Rovers receive instructions as a string of letters, with the possible letters being 'L', 'R', and 'M'. 'L' and 'R' make the rover spin 90 degrees left or right, respectively, without moving from its current spot. 'M' means move forward one grid point and maintain the same heading. The goal is to find the final coordinates and heading for each rover after executing their respective instructions.
N
^
|
W <---+---> E
|
v
S
Plateau (5 x 5 grid):
+-----+-----+-----+-----+-----+
| | | | | |
| 0,4| 1,4| 2,4| 3,4| 4,4|
+-----+-----+-----+-----+-----+
| | ^ | | | |
| 0,3| 1,3 | 2,3| 3,3| 4,3|
+-----+--N--+-----+-----+-----+
| | | | > | |
| 0,2| 1,2| 2,2| 3,2| 4,2|
+-----+-----+-----+--E--+-----+
| | | | | |
| 0,1| 1,1| 2,1| 3,1| 4,1|
+-----+-----+-----+-----+-----+
| | | | | |
| 0,0| 1,0| 2,0| 3,0| 4,0|
+-----+-----+-----+-----+-----+
Rover 1: Position (1, 2, N)
Rover 2: Position (3, 3, E)
Running the Script
To run the script, you can either use an input file or pass the input data directly through the command line. To use an input file, create a text file with the input data formatted according to the problem description, and then run the script as follows:
python main.py < input_test.txt
To pass the input data directly through the command line, run the script and enter the input data when prompted and send the EOF command to end (Ctrl+D):
python main.py
Running the Tests
The unit tests for the Mars Rover Navigation script cover the following aspects of the script's functionality:
- Rover class: The tests verify the behavior of the Rover class by testing the private methods _turn and _move, ensuring that the rover turns and moves correctly according to the given instructions.

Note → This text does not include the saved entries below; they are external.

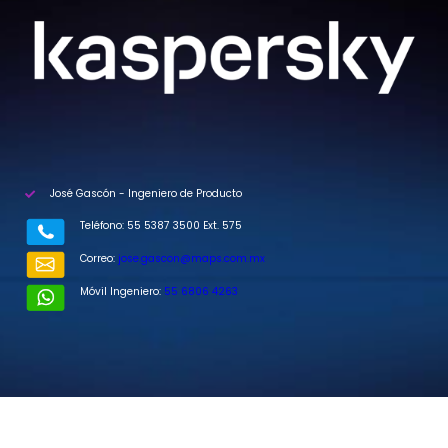
José Gascón - Ingeniero de Producto
Teléfono: 55 5387 3500 Ext. 575
Correo:
jose.gascon@maps.com.mx
Móvil Ingeniero:
55 6806 4263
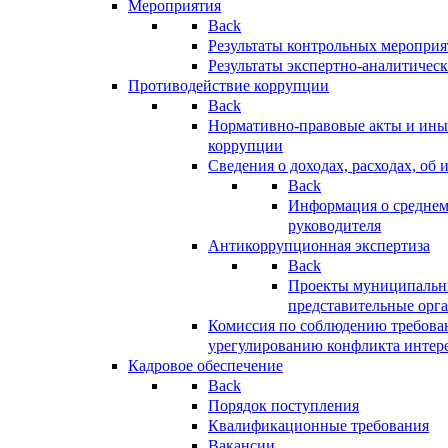
Мероприятия
Back
Результаты контрольных меропри
Результаты экспертно-аналитичес
Противодействие коррупции
Back
Нормативно-правовые акты и иные
коррупции
Сведения о доходах, расходах, об 
Back
Информация о среднем
руководителя
Антикоррупционная экспертиза
Back
Проекты муниципальны
представительные орг
Комиссия по соблюдению требова
урегулированию конфликта интер
Кадровое обеспечение
Back
Порядок поступления
Квалификационные требования
Вакансии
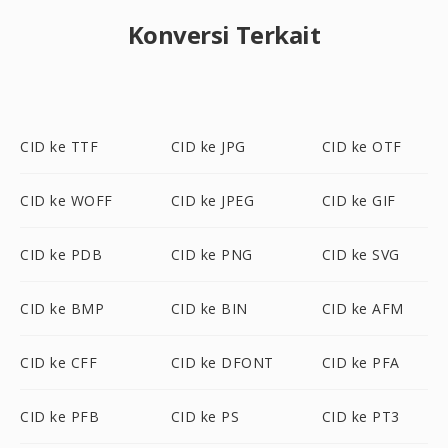
Konversi Terkait
CID ke TTF
CID ke JPG
CID ke OTF
CID ke WOFF
CID ke JPEG
CID ke GIF
CID ke PDB
CID ke PNG
CID ke SVG
CID ke BMP
CID ke BIN
CID ke AFM
CID ke CFF
CID ke DFONT
CID ke PFA
CID ke PFB
CID ke PS
CID ke PT3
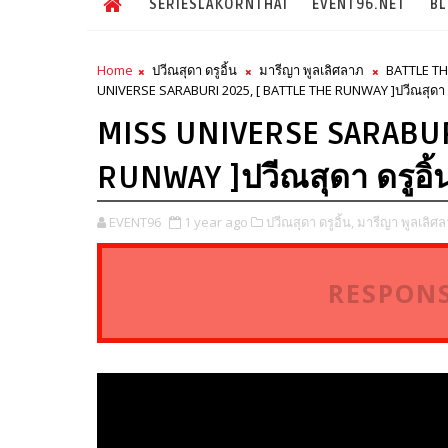
SERIESLAKORNTHAI
EVENT96.NET
B
Home
ปวีณสุดา ดรูอิ้น
มารีญา พูลเลิศลาภ
BATTLE T
UNIVERSE SARABURI 2025, [ BATTLE THE RUNWAY ]ปวีณสุดา ดรู
MISS UNIVERSE SARABUR
RUNWAY ]ปวีณสุดา ดรูอิ้
EVENT96
1 year ago
ปวีณสุดา ดรูอิ้น,
มารีญา พูลเลิศล
RESPONS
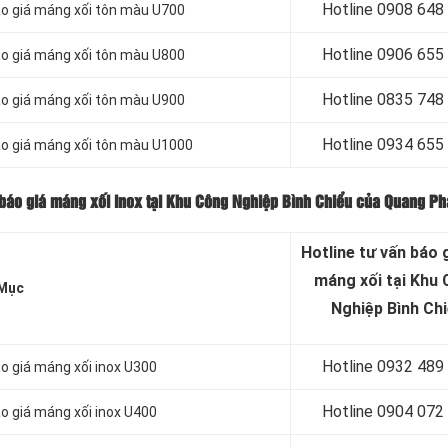
Hotline 0
908 648
áo giá máng xối tôn màu U700
Hotline 0906 655
áo giá máng xối tôn màu U800
Hotline 0
835 748
áo giá máng xối tôn màu U900
Hotline 0
934 655
áo giá máng xối tôn màu U1000
 báo giá máng xối inox tại Khu Công Nghiệp Bình Chiểu của Quang Ph
Hotline tư vấn báo
g
máng xối tại Khu
Mục
Nghiệp Bình Ch
Hotline 0932 489
o giá máng xối inox U300
Hotline 0904 072
o giá máng xối inox U400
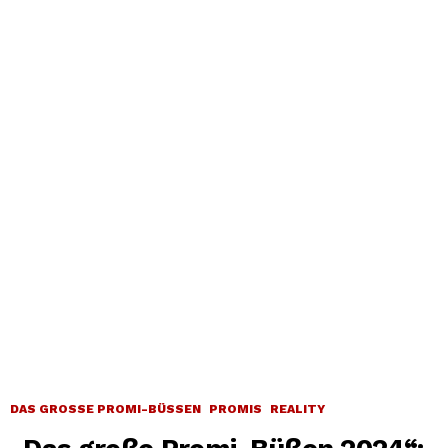
DAS GROSSE PROMI-BÜSSEN
PROMIS
REALITY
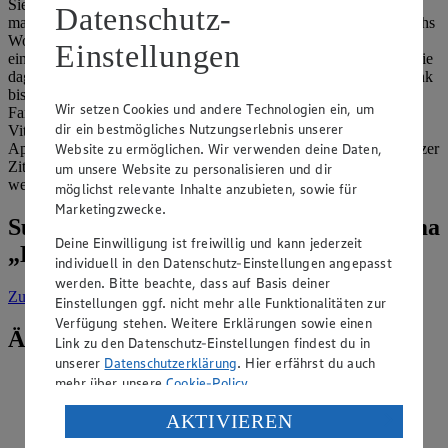
Sie die Wurzel lagern oder den Meerrettich reiben und haltbar
Datenschutz-
machen wollen. Die Wurzel können Sie in einer Schale bis zu sechs
Wochen aufbewahren. Noch länger hält sie sich, wenn Sie sie in
Einstellungen
einer Dose ins Gefrierfach legen. Geriebenen Meerrettich füllen Sie
dagegen am besten in ein Schraubglas: So bleibt er im Kühlschrank
bis zu drei Wochen lang haltbar. Dass er dabei eine leicht graue
Wir setzen Cookies und andere Technologien ein, um
Farbe annimmt, ist übrigens kein Zeichen von Verderbnis: Das
dir ein bestmögliches Nutzungserlebnis unserer
Vitamin C in den Wurzeln oxidiert beim Reiben (ähnlich wie bei
Website zu ermöglichen. Wir verwenden deine Daten,
Apfel oder Ingwer). Um das zu verhindern, geben Sie einen Spritzer
Zitronensaft in den geriebenen Meerrettich – so bleibt er länger
um unsere Website zu personalisieren und dir
weiß.
möglichst relevante Inhalte anzubieten, sowie für
Marketingzwecke.
Suche weitere Tipps & Tricks zum Thema
Deine Einwilligung ist freiwillig und kann jederzeit
„Kochen“
individuell in den Datenschutz-Einstellungen angepasst
werden. Bitte beachte, dass auf Basis deiner
Zur Suche
vorgefiltert nach Kategorie: Kochen
Einstellungen ggf. nicht mehr alle Funktionalitäten zur
Verfügung stehen. Weitere Erklärungen sowie einen
Ähnliche Inhalte
Link zu den Datenschutz-Einstellungen findest du in
unserer
Datenschutzerklärung
. Hier erfährst du auch
Was bedeutet Sautieren?
mehr über unsere
Cookie-Policy
.
Verarbeitung deiner personenbezogenen Daten in den
AKTIVIEREN
Kategorie:
Kochen
USA durch Facebook und YouTube:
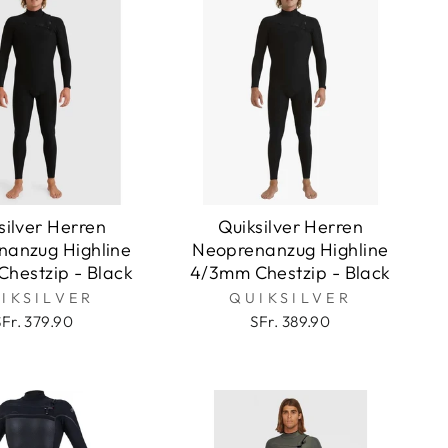
silver Herren
Quiksilver Herren
nanzug Highline
Neoprenanzug Highline
hestzip - Black
4/3mm Chestzip - Black
IKSILVER
QUIKSILVER
SFr. 379.90
SFr. 389.90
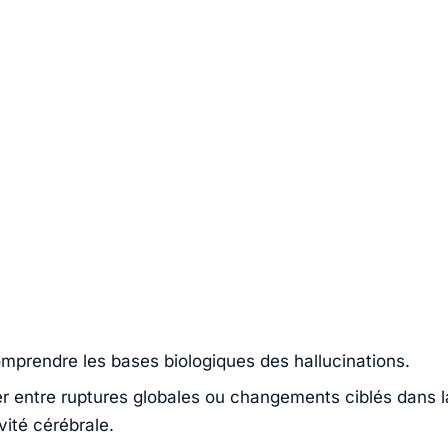
mprendre les bases biologiques des hallucinations.
er entre ruptures globales ou changements ciblés dans l
vité cérébrale.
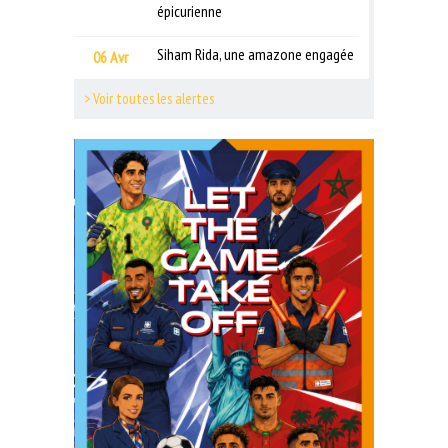
épicurienne
Siham Rida, une amazone engagée
06 Avr
> Voir toutes les alertes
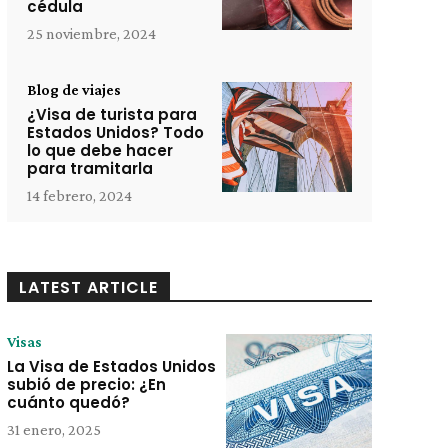
cédula
25 noviembre, 2024
Blog de viajes
¿Visa de turista para
Estados Unidos? Todo
lo que debe hacer
para tramitarla
14 febrero, 2024
LATEST ARTICLE
Visas
La Visa de Estados Unidos
subió de precio: ¿En
cuánto quedó?
31 enero, 2025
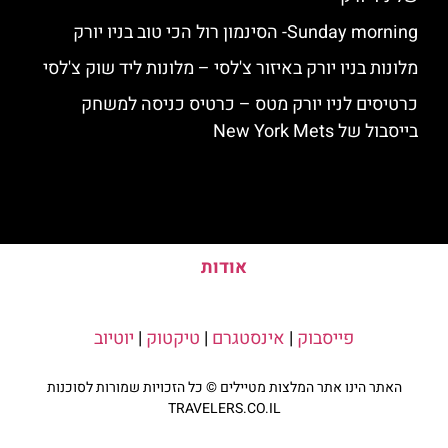
Sunday morning- הסינמון רול הכי טוב בניו יורק
מלונות בניו יורק באיזור צ'לסי – מלונות ליד שוק צ'לסי
כרטיסים לניו יורק מטס – כרטיס כניסה למשחק
בייסבול של New York Mets
אודות
פייסבוק
|
אינסטגרם
|
טיקטוק
|
יוטיוב
האתר הינו אתר המלצות מטיילים © כל הזכויות שמורות לסוכנות
TRAVELERS.CO.IL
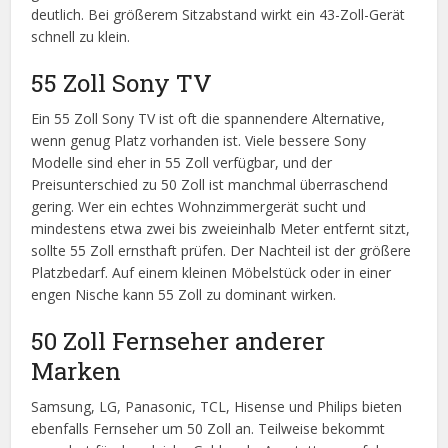
deutlich. Bei größerem Sitzabstand wirkt ein 43-Zoll-Gerät
schnell zu klein.
55 Zoll Sony TV
Ein 55 Zoll Sony TV ist oft die spannendere Alternative,
wenn genug Platz vorhanden ist. Viele bessere Sony
Modelle sind eher in 55 Zoll verfügbar, und der
Preisunterschied zu 50 Zoll ist manchmal überraschend
gering. Wer ein echtes Wohnzimmergerät sucht und
mindestens etwa zwei bis zweieinhalb Meter entfernt sitzt,
sollte 55 Zoll ernsthaft prüfen. Der Nachteil ist der größere
Platzbedarf. Auf einem kleinen Möbelstück oder in einer
engen Nische kann 55 Zoll zu dominant wirken.
50 Zoll Fernseher anderer
Marken
Samsung, LG, Panasonic, TCL, Hisense und Philips bieten
ebenfalls Fernseher um 50 Zoll an. Teilweise bekommt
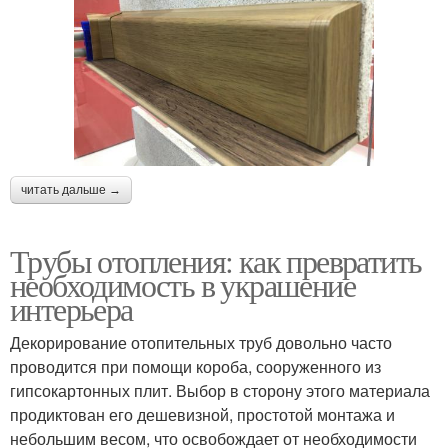
читать дальше →
Трубы отопления: как превратить
необходимость в украшение
интерьера
Декорирование отопительных труб довольно часто
проводится при помощи короба, сооруженного из
гипсокартонных плит. Выбор в сторону этого материала
продиктован его дешевизной, простотой монтажа и
небольшим весом, что освобождает от необходимости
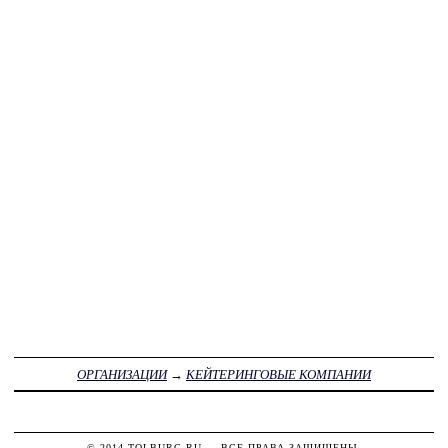
ОРГАНИЗАЦИИ
→
КЕЙТЕРИНГОВЫЕ КОМПАНИИ
© 2014
TOLBURG.RU
— ВСЕ ПРАВА ЗАЩИЩЕНЫ.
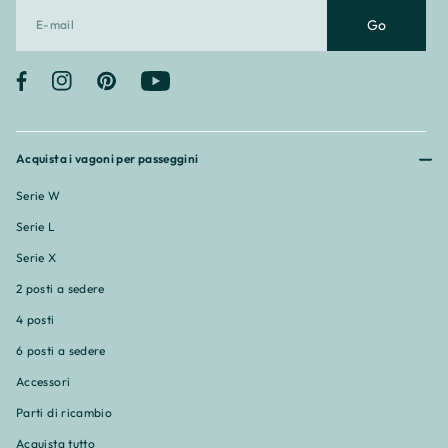
Go
Facebook
Instagram
Pinterest
YouTube
Acquista i vagoni per passeggini
Serie W
Serie L
Serie X
2 posti a sedere
4 posti
6 posti a sedere
Accessori
Parti di ricambio
Acquista tutto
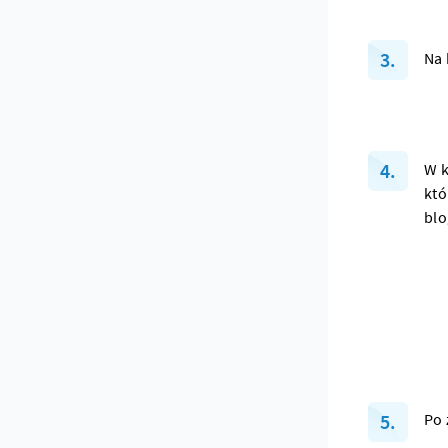
Na 
W k
któ
blo
Po 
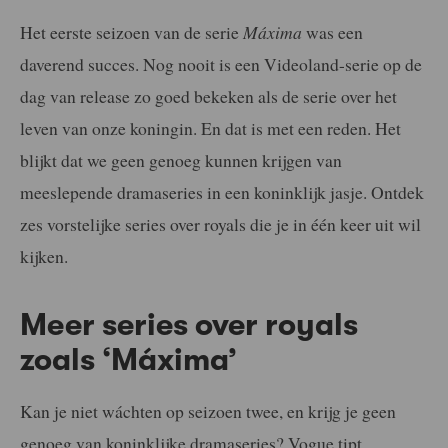
Het eerste seizoen van de serie
Máxima
was een
daverend succes. Nog nooit is een Videoland-serie op de
dag van release zo goed bekeken als de serie over het
leven van onze koningin. En dat is met een reden. Het
blijkt dat we geen genoeg kunnen krijgen van
meeslepende dramaseries in een koninklijk jasje. Ontdek
zes vorstelijke series over royals die je in één keer uit wil
kijken.
Meer series over royals
zoals ‘Máxima’
Kan je niet wáchten op seizoen twee, en krijg je geen
genoeg van koninklijke dramaseries? Vogue tipt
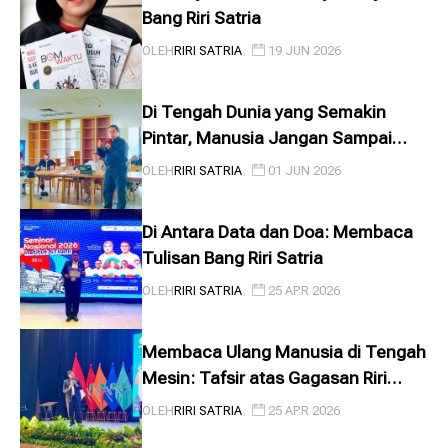
Bang Riri Satria
OLEH
RIRI SATRIA
19 JUN 2026
Di Tengah Dunia yang Semakin
Pintar, Manusia Jangan Sampai
Kehilangan Hati
OLEH
RIRI SATRIA
01 JUN 2026
Di Antara Data dan Doa: Membaca
Tulisan Bang Riri Satria
OLEH
RIRI SATRIA
25 APR 2026
Membaca Ulang Manusia di Tengah
Mesin: Tafsir atas Gagasan Riri
Satria tentang Rutinitas yang Diam-
OLEH
RIRI SATRIA
25 APR 2026
D...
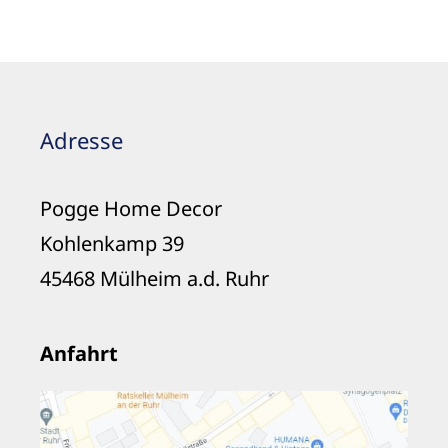
Adresse
Pogge Home Decor
Kohlenkamp 39
45468 Mülheim a.d. Ruhr
Anfahrt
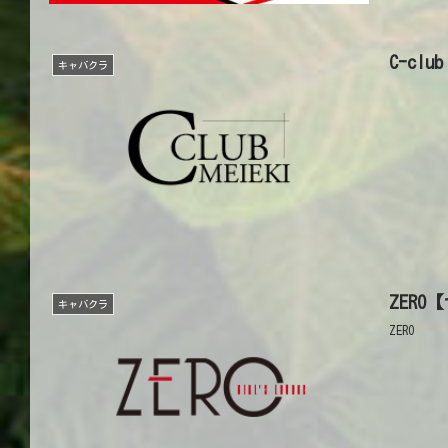
C-cl
キャバクラ
ZERO
キャバクラ
ZERO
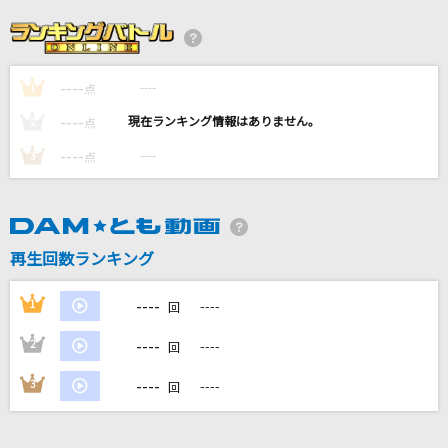
コンビニ
ブリーフ&トランクス
----
----
1
夏の日の1993
点
class
----
----
2
点
----
----
3
点
未完成婚姻論
Dannie May
TOKIMEKI Runners
再生回数ランキング
虹ヶ咲学園スクールアイドル同好会
----
1
----
回
もっと見る
----
2
----
回
DAMの新曲・ランキングなど
----
3
----
回
カラオケ最新情報をチェック！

- process_rover and parse_input functions: The tests check if the functions correctly processes the rover's position, direction, and instructions and returns the expected final position and direction while also validating the correctness of the input data and raise appropriate exceptions.
- Stress test: A stress test is included to verify the script's performance when handling large input data, testing its efficiency and scalability.
- Invalid input data: Several tests are designed to check if the script can handle various types of invalid input data, such as missing rover positions, missing instructions, or invalid characters in the input.
To run the tests, simply execute the following command in your terminal:
python -m unittest tests.py
Possible optimizations
-
The script could be optimized by breaking the instructions processing into two steps: first, calculate the rover's final direction, and then calculate its final position. This way, we can avoid redundant moves in the same direction (e.g., "MMLMMRMM" can be simplified to "MRMM"). However, this optimization might not always lead to significant improvements, as it depends on the input data.
-
If the rover instructions and positions were to be processed in parallel, we could use multiprocessing or multithreading to execute the instructions for multiple rovers simultaneously. However, this would only be applicable if the rovers' movements did not depend on each other (i.e., if they could move at the same time).
-
Create a Plateau class. Instead of using a tuple to represent the plateau size, create a Plateau class that encapsulates the dimensions and the grid. This will make it easier to handle the grid and any associated operations, such as checking if a position is within bounds.
-
Implement a command-line interface to allow users to provide input data via command-line arguments or input files.